Saving the state’s budget: The Republicans’ plan

GOP tackles deficit without burdening state with tax hike

Senate President Bob Burns and House Speaker Kirk Adams

Arizona Republic

June 8, 2009

Arizona’s economy has been severely impacted by the worldwide recession. The recent decline in commercial activity is reflected in the state’s record-setting budget shortfall as demands for government spending continue to outpace the economy’s ability to generate tax revenues.

The original budget signed by former Gov. Janet Napolitano for fiscal 2009 has had to be repaired several times and has left the new governor and state Legislature with severely limited options.

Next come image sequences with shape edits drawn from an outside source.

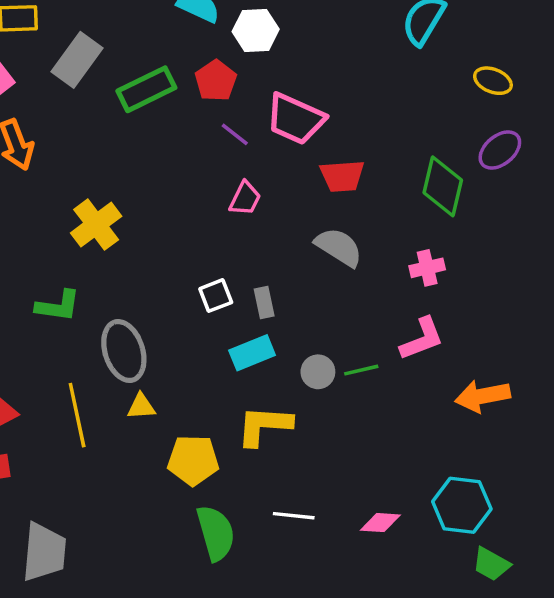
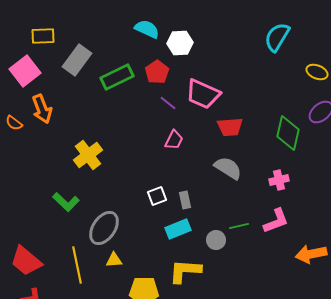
green L-shape: (58, 306) -> (66, 202), turned 36
gray ellipse: (124, 351) -> (104, 228), turned 52
green line: (361, 370) -> (239, 226), moved

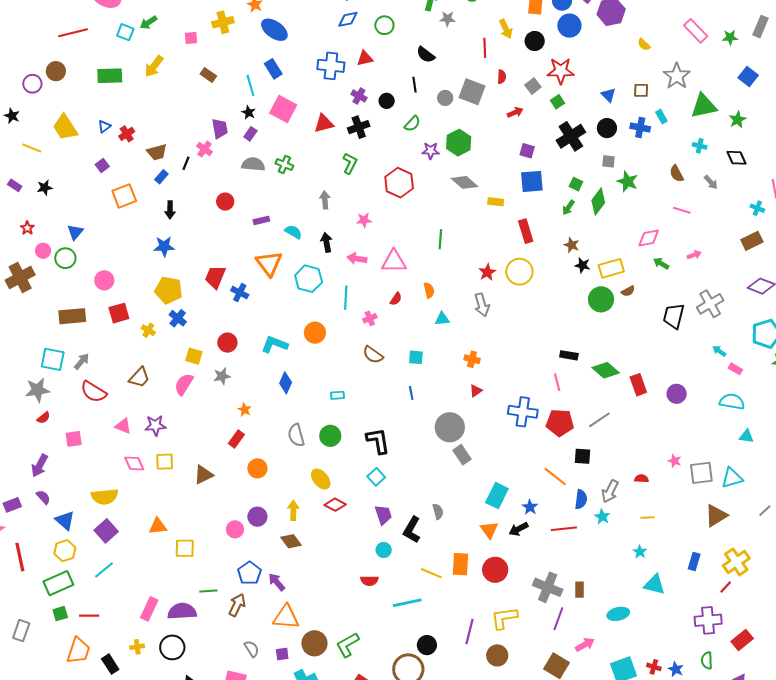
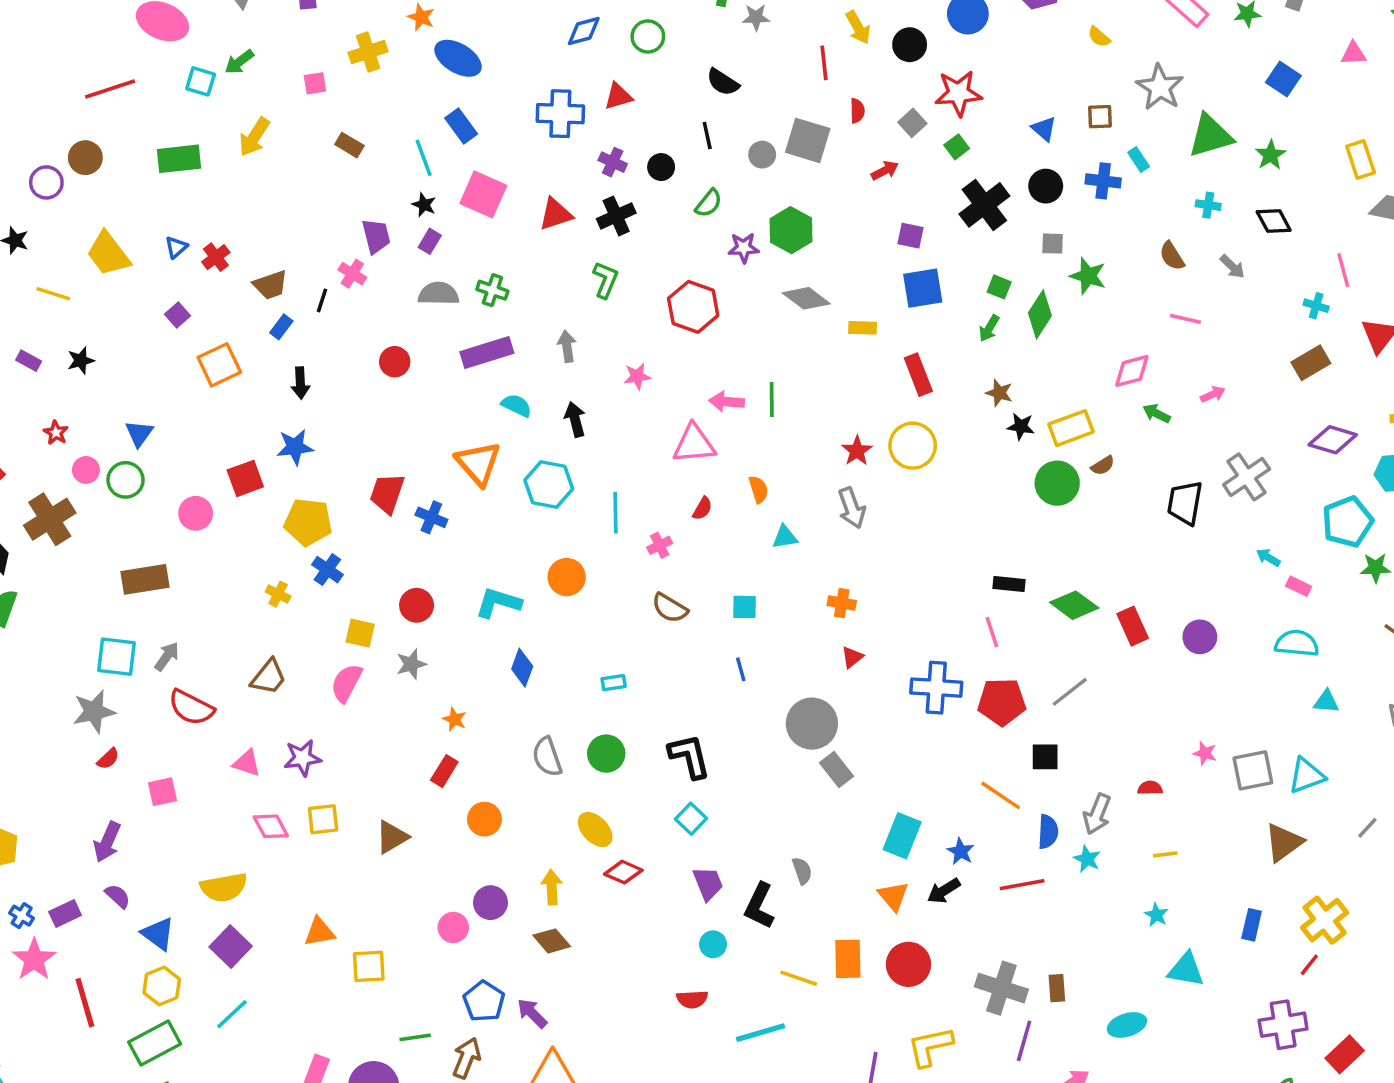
purple rectangle: (261, 220) -> (487, 352), moved, size x1.8
pink arrow: (357, 259) -> (727, 402), moved
red square: (119, 313) -> (245, 478), moved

But to govern is to choose. Your elected leaders have chosen carefully and wisely to manage the state’s finances in a manner that prepares government agencies for the near-term realities of the state’s tax collections, while doing no harm to an ailing and fragile economy upon which state government relies.

The budget the legislative majority passed takes necessary action to reduce the size of government. Like employers and households across Arizona, state government has to tighten its belt and prepare for what may very well be a long recession and slow recovery.

Opponents of the majority budget say it will decimate state services and education. This is simply not true. Our budget tackles the structural deficit without raising taxes, while continuing to fund essential state services and education out of the general fund. Our budget also directs additional funding toward those services and education with federal stimulus dollars.

The legislative-majority budget allows the state to operate at nearly 95 percent of its funding levels from fiscal 2009. Arizona households and employers have already adjusted their spending levels to deal with the poor economy more significantly than 5 percent. Families and businesses have had to do more with less. Government must, too.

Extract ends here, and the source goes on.